TASK TO COMPLETE: If a record holds a picture, drop the picture and copy everything else exactly.

DATA SHOWN:
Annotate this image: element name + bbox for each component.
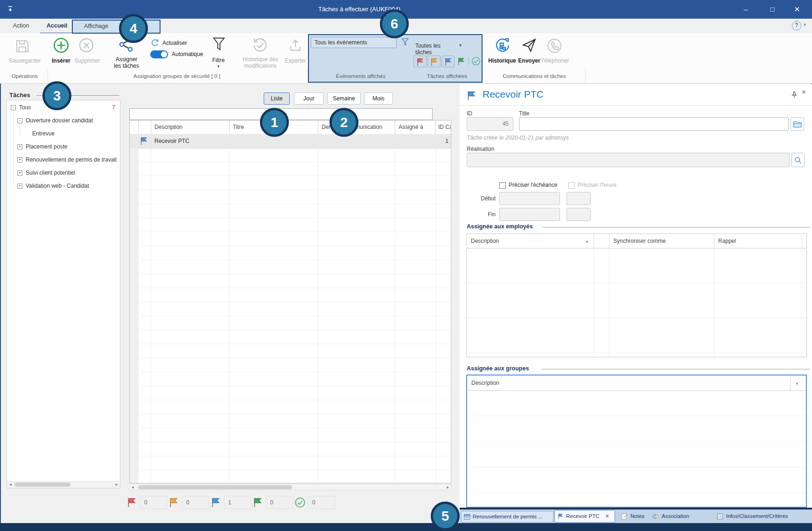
completed-filter-icon[interactable] xyxy=(471,56,481,66)
green-flag-icon xyxy=(252,496,264,509)
tree-hscrollbar[interactable]: ◂ ▸ xyxy=(7,481,119,488)
tree-item-ouverture-dossier-candidat[interactable]: - Ouverture dossier candidat xyxy=(8,116,119,127)
history-modifications-button[interactable]: Historique des modifications xyxy=(236,56,285,69)
employees-grid: Description ▲ Synchroniser comme Rappel xyxy=(466,234,807,357)
help-chevron-icon[interactable]: ▾ xyxy=(804,22,806,27)
sort-asc-icon[interactable]: ▲ xyxy=(585,239,589,243)
tree-item-placement-poste[interactable]: + Placement poste xyxy=(8,142,119,153)
tree-expander[interactable]: + xyxy=(17,170,22,176)
fin-time-field[interactable] xyxy=(567,208,591,221)
scroll-left-icon[interactable]: ◂ xyxy=(132,484,134,490)
blue-flag-filter-button[interactable] xyxy=(441,56,455,67)
events-funnel-icon[interactable] xyxy=(400,37,410,48)
tree-expander[interactable]: - xyxy=(17,118,22,123)
association-icon xyxy=(652,513,659,520)
scroll-right-icon[interactable]: ▸ xyxy=(115,481,118,488)
view-jour-button[interactable]: Jour xyxy=(294,92,324,105)
tab-affichage[interactable]: Affichage xyxy=(77,20,115,33)
col-synchroniser-comme[interactable]: Synchroniser comme xyxy=(613,238,666,244)
export-button[interactable]: Exporter xyxy=(280,57,311,64)
pin-icon[interactable] xyxy=(790,91,798,99)
tree-item-count: 7 xyxy=(112,104,115,111)
browse-button[interactable] xyxy=(791,117,804,131)
callout-number: 5 xyxy=(441,509,449,524)
tasks-filter-chevron-icon[interactable]: ▾ xyxy=(459,42,462,48)
communication-history-icon xyxy=(494,36,511,54)
callout-4: 4 xyxy=(119,14,148,43)
orange-flag-filter-button[interactable] xyxy=(427,56,441,67)
history-modifications-label-2: modifications xyxy=(236,63,285,69)
groups-grid-header: Description ▲ xyxy=(467,375,806,391)
tab-action[interactable]: Action xyxy=(7,19,35,33)
col-rappel[interactable]: Rappel xyxy=(718,238,736,244)
callout-number: 6 xyxy=(391,16,398,31)
tree-expander[interactable]: + xyxy=(17,144,22,149)
fin-date-field[interactable] xyxy=(499,208,560,221)
delete-button[interactable]: Supprimer xyxy=(71,57,104,64)
search-button[interactable] xyxy=(791,153,805,167)
view-semaine-button[interactable]: Semaine xyxy=(327,92,361,105)
tree-item-validation-web-candidat[interactable]: + Validation web - Candidat xyxy=(8,182,119,192)
filter-chevron-icon[interactable]: ▾ xyxy=(205,64,231,69)
tree-expander[interactable]: - xyxy=(11,105,16,110)
col-description[interactable]: Description xyxy=(471,380,499,386)
col-id-car[interactable]: ID Car xyxy=(438,124,451,130)
maximize-button[interactable]: □ xyxy=(764,4,780,15)
debut-time-field[interactable] xyxy=(567,192,591,205)
phone-button[interactable]: Téléphoner xyxy=(539,57,570,64)
help-icon[interactable]: ? xyxy=(792,21,801,30)
red-flag-filter-button[interactable] xyxy=(413,56,427,67)
echeance-label: Préciser l'échéance xyxy=(509,182,557,188)
close-button[interactable]: ✕ xyxy=(789,4,805,15)
tasks-tree: - Tous 7 - Ouverture dossier candidat En… xyxy=(7,100,120,489)
groups-grid[interactable]: Description ▲ xyxy=(466,375,807,508)
tab-accueil[interactable]: Accueil xyxy=(40,19,74,34)
tab-renouvellement[interactable]: Renouvellement de permis ... xyxy=(461,511,553,523)
view-mois-button[interactable]: Mois xyxy=(364,92,393,105)
tasks-filter-dropdown[interactable]: Toutes les tâches xyxy=(415,42,458,56)
scroll-right-icon[interactable]: ▸ xyxy=(447,484,449,490)
title-input[interactable] xyxy=(519,117,789,131)
echeance-checkbox[interactable] xyxy=(499,182,506,189)
save-button[interactable]: Sauvegarder xyxy=(4,57,46,64)
employees-group-title: Assignée aux employés xyxy=(467,223,533,230)
send-button[interactable]: Envoyer xyxy=(515,57,543,64)
heure-checkbox[interactable] xyxy=(568,182,575,189)
view-liste-button[interactable]: Liste xyxy=(264,92,290,105)
assign-tasks-button[interactable]: Assigner les tâches xyxy=(107,56,146,69)
red-flag-icon xyxy=(126,496,138,509)
automatic-toggle[interactable] xyxy=(150,50,168,58)
callout-6: 6 xyxy=(380,9,409,38)
filter-button[interactable]: Filtre xyxy=(205,57,231,64)
tree-item-suivi-client-potentiel[interactable]: + Suivi client potentiel xyxy=(8,169,119,179)
col-description[interactable]: Description xyxy=(154,124,182,130)
sort-asc-icon[interactable]: ▲ xyxy=(795,381,799,385)
tree-item-entrevue[interactable]: Entrevue xyxy=(8,129,119,140)
employees-grid-body xyxy=(467,248,806,357)
tasks-group-label: Tâches affichées xyxy=(413,73,482,79)
col-titre[interactable]: Titre xyxy=(233,124,244,130)
tab-label: Notes xyxy=(630,513,644,519)
task-row-recevoir-ptc[interactable]: Recevoir PTC 1 xyxy=(130,134,451,149)
green-flag-filter-button[interactable] xyxy=(456,57,467,66)
scroll-thumb[interactable] xyxy=(138,485,292,489)
scroll-left-icon[interactable]: ◂ xyxy=(9,481,12,488)
tab-close-icon[interactable]: × xyxy=(605,512,609,520)
scroll-thumb[interactable] xyxy=(14,482,70,487)
col-assigne-a[interactable]: Assigné à xyxy=(399,124,423,130)
tree-expander[interactable]: + xyxy=(17,184,22,189)
debut-date-field[interactable] xyxy=(499,192,560,205)
col-description[interactable]: Description xyxy=(471,238,499,244)
refresh-button[interactable]: Actualiser xyxy=(162,40,200,46)
events-filter-dropdown[interactable]: Tous les événements xyxy=(311,37,397,48)
grid-hscrollbar[interactable]: ◂ ▸ xyxy=(129,484,451,490)
tree-expander[interactable]: + xyxy=(17,157,22,163)
quick-access-icon[interactable] xyxy=(6,4,15,14)
panel-close-icon[interactable]: × xyxy=(802,88,806,96)
tree-item-renouvellement-permis[interactable]: + Renouvellement de permis de travail xyxy=(8,156,119,166)
minimize-button[interactable]: – xyxy=(738,4,754,15)
realisation-input[interactable] xyxy=(467,153,790,167)
tab-recevoir-ptc[interactable]: Recevoir PTC × xyxy=(554,510,615,523)
tab-infos-classement-criteres[interactable]: Infos/Classement/Critères xyxy=(716,511,810,523)
tab-association[interactable]: Association xyxy=(652,511,708,523)
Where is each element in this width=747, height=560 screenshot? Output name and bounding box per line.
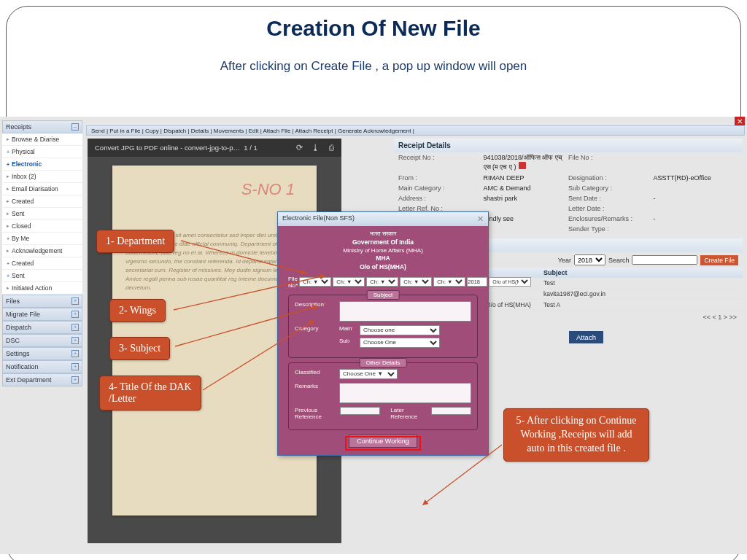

RESULT:
Annotate this image: element name + bbox for each component.
completed-filter-icon[interactable] xyxy=(471,56,481,66)
green-flag-icon xyxy=(252,496,264,509)
tree-hscrollbar[interactable]: ◂ ▸ xyxy=(7,481,119,488)
tree-item-ouverture-dossier-candidat[interactable]: - Ouverture dossier candidat xyxy=(8,116,119,127)
history-modifications-button[interactable]: Historique des modifications xyxy=(236,56,285,69)
employees-grid: Description ▲ Synchroniser comme Rappel xyxy=(466,234,807,357)
help-chevron-icon[interactable]: ▾ xyxy=(804,22,806,27)
sort-asc-icon[interactable]: ▲ xyxy=(585,239,589,243)
tree-item-placement-poste[interactable]: + Placement poste xyxy=(8,142,119,153)
tree-expander[interactable]: + xyxy=(17,170,22,176)
fin-time-field[interactable] xyxy=(567,208,591,221)
scroll-left-icon[interactable]: ◂ xyxy=(132,484,134,490)
blue-flag-filter-button[interactable] xyxy=(441,56,455,67)
events-funnel-icon[interactable] xyxy=(400,37,410,48)
tree-expander[interactable]: - xyxy=(17,118,22,123)
association-icon xyxy=(652,513,659,520)
scroll-right-icon[interactable]: ▸ xyxy=(115,481,118,488)
view-jour-button[interactable]: Jour xyxy=(294,92,324,105)
tab-affichage[interactable]: Affichage xyxy=(77,20,115,33)
col-synchroniser-comme[interactable]: Synchroniser comme xyxy=(613,238,666,244)
export-button[interactable]: Exporter xyxy=(280,57,311,64)
pin-icon[interactable] xyxy=(790,91,798,99)
tree-item-count: 7 xyxy=(112,104,115,111)
browse-button[interactable] xyxy=(791,117,804,131)
callout-number: 5 xyxy=(441,509,449,524)
tasks-filter-chevron-icon[interactable]: ▾ xyxy=(459,42,462,48)
communication-history-icon xyxy=(494,36,511,54)
callout-4: 4 xyxy=(119,14,148,43)
orange-flag-filter-button[interactable] xyxy=(427,56,441,67)
history-modifications-label-2: modifications xyxy=(236,63,285,69)
groups-grid-header: Description ▲ xyxy=(467,375,806,391)
tab-action[interactable]: Action xyxy=(7,19,35,33)
col-rappel[interactable]: Rappel xyxy=(718,238,736,244)
callout-number: 6 xyxy=(391,16,398,31)
tree-expander[interactable]: + xyxy=(17,144,22,149)
fin-date-field[interactable] xyxy=(499,208,560,221)
delete-button[interactable]: Supprimer xyxy=(71,57,104,64)
search-button[interactable] xyxy=(791,153,805,167)
view-semaine-button[interactable]: Semaine xyxy=(327,92,361,105)
tree-item-validation-web-candidat[interactable]: + Validation web - Candidat xyxy=(8,182,119,192)
filter-chevron-icon[interactable]: ▾ xyxy=(205,64,231,69)
tree-expander[interactable]: - xyxy=(11,105,16,110)
col-description[interactable]: Description xyxy=(471,380,499,386)
col-id-car[interactable]: ID Car xyxy=(438,124,451,130)
maximize-button[interactable]: □ xyxy=(764,4,780,15)
debut-time-field[interactable] xyxy=(567,192,591,205)
phone-button[interactable]: Téléphoner xyxy=(539,57,570,64)
help-icon[interactable]: ? xyxy=(792,21,801,30)
red-flag-filter-button[interactable] xyxy=(413,56,427,67)
echeance-label: Préciser l'échéance xyxy=(509,182,557,188)
close-button[interactable]: ✕ xyxy=(789,4,805,15)
tasks-tree: - Tous 7 - Ouverture dossier candidat En… xyxy=(7,100,120,489)
groups-grid[interactable]: Description ▲ xyxy=(466,375,807,508)
tab-accueil[interactable]: Accueil xyxy=(40,19,74,34)
tab-renouvellement[interactable]: Renouvellement de permis ... xyxy=(461,511,553,523)
view-mois-button[interactable]: Mois xyxy=(364,92,393,105)
tasks-filter-dropdown[interactable]: Toutes les tâches xyxy=(415,42,458,56)
scroll-right-icon[interactable]: ▸ xyxy=(447,484,449,490)
title-input[interactable] xyxy=(519,117,789,131)
echeance-checkbox[interactable] xyxy=(499,182,506,189)
save-button[interactable]: Sauvegarder xyxy=(4,57,46,64)
employees-group-title: Assignée aux employés xyxy=(467,223,533,230)
send-button[interactable]: Envoyer xyxy=(515,57,543,64)
heure-checkbox[interactable] xyxy=(568,182,575,189)
view-liste-button[interactable]: Liste xyxy=(264,92,290,105)
assign-tasks-button[interactable]: Assigner les tâches xyxy=(107,56,146,69)
red-flag-icon xyxy=(126,496,138,509)
automatic-toggle[interactable] xyxy=(150,50,168,58)
callout-6: 6 xyxy=(380,9,409,38)
filter-button[interactable]: Filtre xyxy=(205,57,231,64)
tree-item-suivi-client-potentiel[interactable]: + Suivi client potentiel xyxy=(8,169,119,179)
col-description[interactable]: Description xyxy=(154,124,182,130)
sort-asc-icon[interactable]: ▲ xyxy=(795,381,799,385)
tree-item-entrevue[interactable]: Entrevue xyxy=(8,129,119,140)
employees-grid-body xyxy=(467,248,806,357)
tasks-group-label: Tâches affichées xyxy=(413,73,482,79)
col-titre[interactable]: Titre xyxy=(233,124,244,130)
tab-label: Notes xyxy=(630,513,644,519)
task-row-recevoir-ptc[interactable]: Recevoir PTC 1 xyxy=(130,134,451,149)
green-flag-filter-button[interactable] xyxy=(456,57,467,66)
scroll-thumb[interactable] xyxy=(138,485,292,489)
scroll-left-icon[interactable]: ◂ xyxy=(9,481,12,488)
tab-close-icon[interactable]: × xyxy=(605,512,609,520)
scroll-thumb[interactable] xyxy=(14,482,70,487)
col-assigne-a[interactable]: Assigné à xyxy=(399,124,423,130)
tree-expander[interactable]: + xyxy=(17,184,22,189)
debut-date-field[interactable] xyxy=(499,192,560,205)
col-description[interactable]: Description xyxy=(471,238,499,244)
refresh-button[interactable]: Actualiser xyxy=(162,40,200,46)
events-filter-dropdown[interactable]: Tous les événements xyxy=(311,37,397,48)
grid-hscrollbar[interactable]: ◂ ▸ xyxy=(129,484,451,490)
tree-expander[interactable]: + xyxy=(17,157,22,163)
quick-access-icon[interactable] xyxy=(6,4,15,14)
panel-close-icon[interactable]: × xyxy=(802,88,806,96)
tree-item-renouvellement-permis[interactable]: + Renouvellement de permis de travail xyxy=(8,156,119,166)
minimize-button[interactable]: – xyxy=(738,4,754,15)
realisation-input[interactable] xyxy=(467,153,790,167)
tab-recevoir-ptc[interactable]: Recevoir PTC × xyxy=(554,510,615,523)
tab-infos-classement-criteres[interactable]: Infos/Classement/Critères xyxy=(716,511,810,523)
tab-association[interactable]: Association xyxy=(652,511,708,523)
Where is each element in this width=747, height=560 screenshot? Output name and bounding box per line.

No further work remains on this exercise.